Herbal vendors advertise their concoctions from loudspeakers atop old cars, while others push herbal mixture-filled prams and carts through the streets.

"I have turned to herbs to treat ailments in my family due to the economic situation," Abubakar Hamisu, told AFP outside a herbal shop in northern city of Katsina, two hours drive from Kano.

It required only "a fraction" of what he would spend in hospital, said the 43-year old father of seven as he held a plastic bag stuffed with anti-malarial herbs.

- Soaring sales -

Herbalists say sales have soared and demand has increased from cash-strapped customers.

"The number of customers has increased four-fold because every day we attend to people from varying social backgrounds," said Abubakar Khalid, a herbalist in Kano's Yakasai neighbourhood.

Ibrahim Musa, a doctor at Aminu Kano Teaching Hospital, Kano's largest medical facility, blamed the trend on inflation with food costs sucking up earnings.

Nigerians usually pay for healthcare out of pocket despite the emergence in recent years of health insurance for those with regular income.

"A lot of people don't have enough money to buy medications," said Musa, a consultant haematologist.

Nigeria's healthcare system is one of the worst in the world, ranking 163 out of 191, according to the World Health Organization (WHO).

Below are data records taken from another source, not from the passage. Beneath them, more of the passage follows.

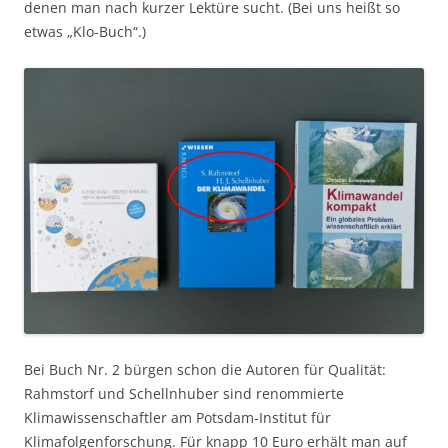
denen man nach kurzer Lektüre sucht. (Bei uns heißt so
etwas „Klo-Buch“.)
Bei Buch Nr. 2 bürgen schon die Autoren für Qualität:
Rahmstorf und Schellnhuber sind renommierte
Klimawissenschaftler am Potsdam-Institut für
Klimafolgenforschung. Für knapp 10 Euro erhält man auf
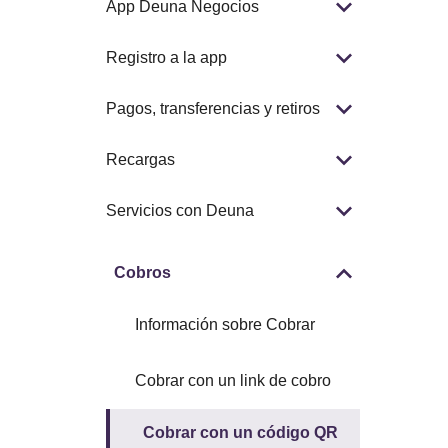
App Deuna Negocios
Registro a la app
Pagos, transferencias y retiros
Recargas
Servicios con Deuna
Cobros
Información sobre Cobrar
Cobrar con un link de cobro
Cobrar con un código QR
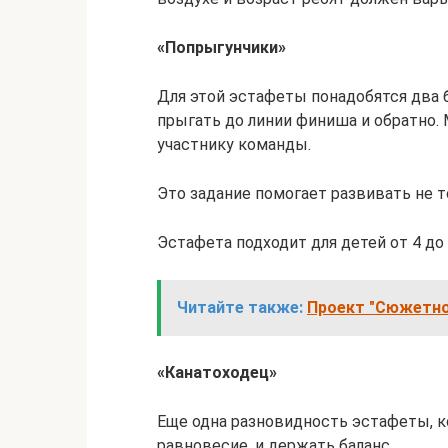
«Попрыгунчики»
Для этой эстафеты понадобятся два б
прыгать до линии финиша и обратно.
участнику команды.
Это задание помогает развивать не 
Эстафета подходит для детей от 4 до 
Читайте также:
Проект "Сюжетно-
«Канатоходец»
Еще одна разновидность эстафеты, к
равновесие, и держать баланс.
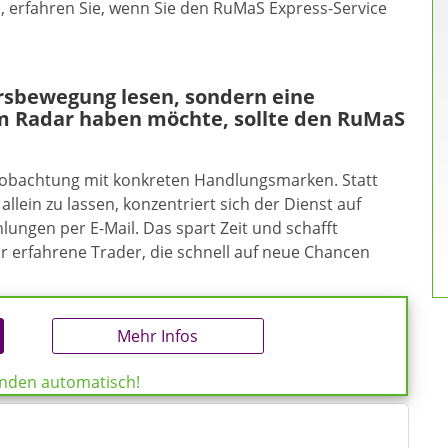
en, erfahren Sie, wenn Sie den RuMaS Express-Service
ursbewegung lesen, sondern eine
m Radar haben möchte, sollte den RuMaS
eobachtung mit konkreten Handlungsmarken. Statt
allein zu lassen, konzentriert sich der Dienst auf
ungen per E-Mail. Das spart Zeit und schafft
ür erfahrene Trader, die schnell auf neue Chancen
Mehr Infos
enden automatisch!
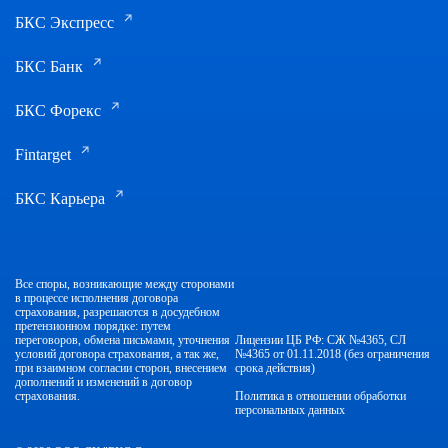
БКС Экспресс
БКС Банк
БКС Форекс
Fintarget
БКС Карьера
Все споры, возникающие между сторонами
в процессе исполнения договора
страхования, разрешаются в досудебном
претензионном порядке: путем
переговоров, обмена письмами, уточнения
Лицензии ЦБ РФ: СЖ №4365, СЛ
условий договора страхования, а так же,
№4365 от 01.11.2018 (без ограничения
при взаимном согласии сторон, внесением
срока действия)
дополнений и изменений в договор
страхования.
Политика в отношении обработки
персональных данных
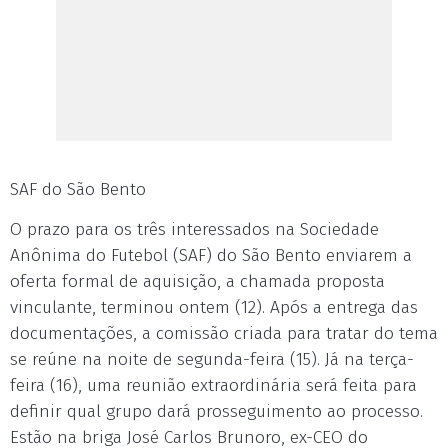
SAF do São Bento
O prazo para os três interessados na Sociedade
Anônima do Futebol (SAF) do São Bento enviarem a
oferta formal de aquisição, a chamada proposta
vinculante, terminou ontem (12). Após a entrega das
documentações, a comissão criada para tratar do tema
se reúne na noite de segunda-feira (15). Já na terça-
feira (16), uma reunião extraordinária será feita para
definir qual grupo dará prosseguimento ao processo.
Estão na briga José Carlos Brunoro, ex-CEO do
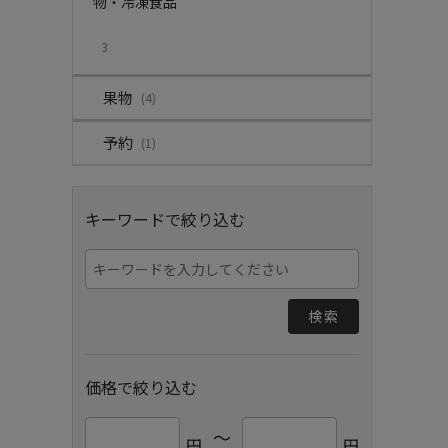
物・冷凍食品
3
果物
(4)
予約
(1)
キーワードで絞り込む
検索
価格で絞り込む
～
円
円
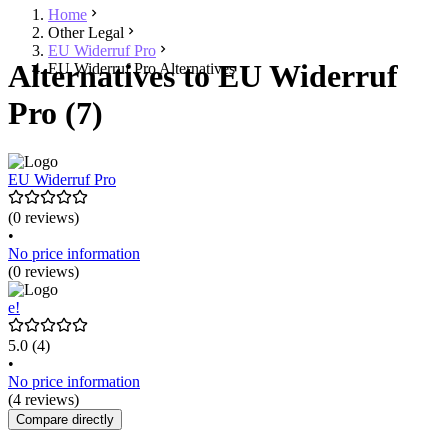
Home
Other Legal
EU Widerruf Pro
Alternatives to EU Widerruf
EU Widerruf Pro Alternatives
Pro (7)
EU Widerruf Pro
(0 reviews)
•
No price information
(0 reviews)
e!
5.0
(4)
•
No price information
(4 reviews)
Compare directly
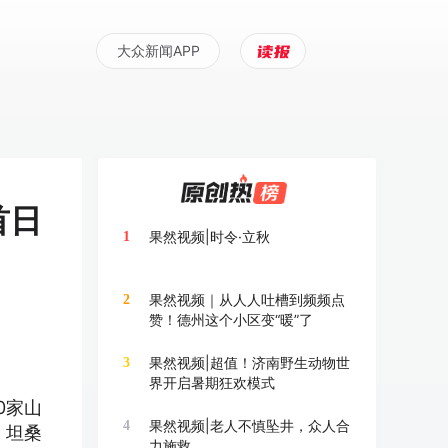
大众新闻APP
首日
果然视频|时令·立秋
1
果然视频｜从人人吐槽到频频点
2
赞！德州这个小区变“暖”了
果然视频|超值！济南野生动物世
3
界开启暑期狂欢模式
0家山
果然视频|老人不慎坠井，众人合
4
、坦桑
力施救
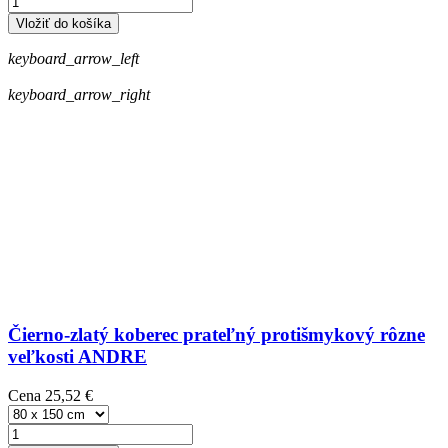
Vložiť do košíka
keyboard_arrow_left
keyboard_arrow_right
Čierno-zlatý koberec prateľný protišmykový rôzne
veľkosti ANDRE
Cena
25,52 €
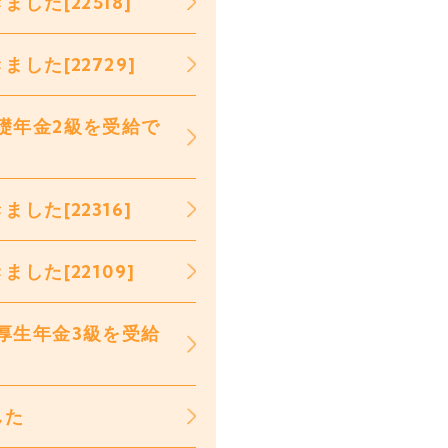
た[22518]
た[22729]
礎年金2級を受給で
た[22316]
た[22109]
厚生年金3級を受給
した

Public spending on healthcare stands at 3.89 percent of Nigeria's $495 billion GDP, compared to 8.25 percent in South Africa with a population of 59 million, less than one-third of Nigeria's, according to World Bank figures.

According to the Nigeria Medical Association (MNA) Nigeria has only 40,000 doctors for its 210 million population, a ratio of two doctors for every 10,000 people. The WHO standard is one doctor for every 600.

- Fakes and frauds -

Nigeria imports 70 percent of its pharmaceutical needs. But a huge volume of fake and substandard drugs find their way into Nigeria's market.

"People continue to lose faith in orthodox medications," Musa said. "This makes them turn to herbal preparations which are much cheaper and readily available."

But the business has been infiltrated by quacks who make unreasonable claims of cures for a quick profit, herbal vendors say.

In 2017 Hajara Bashir's husband died from internal bleeding after drinking a herbal concoction he bought from an itinerant vendor outside his home in Katsina.

"He stumbled into the house and lay on the floor vomiting blood. The bottle had no label, so we couldn't trace the vendor," she said.

Last December drug and food watchdog NAFDAC warned Nigerians against using herbal concoctions due to poor storage which exposes the medications to bacteria.

Adnan Mu'azzam Haido, a medical doctor in Kano, said one major downside of herbal medicine is the "one-cure-for-all ailments" trend as well as claims of cures for diseases considered incurable but manageable, such as AIDS, cancer and diabetes.

"People have lost faith in the healthcare system and we need to win them back," said Musa.

"We can only do that if we strengthen the healthcare system through universal access, universal coverage and quality."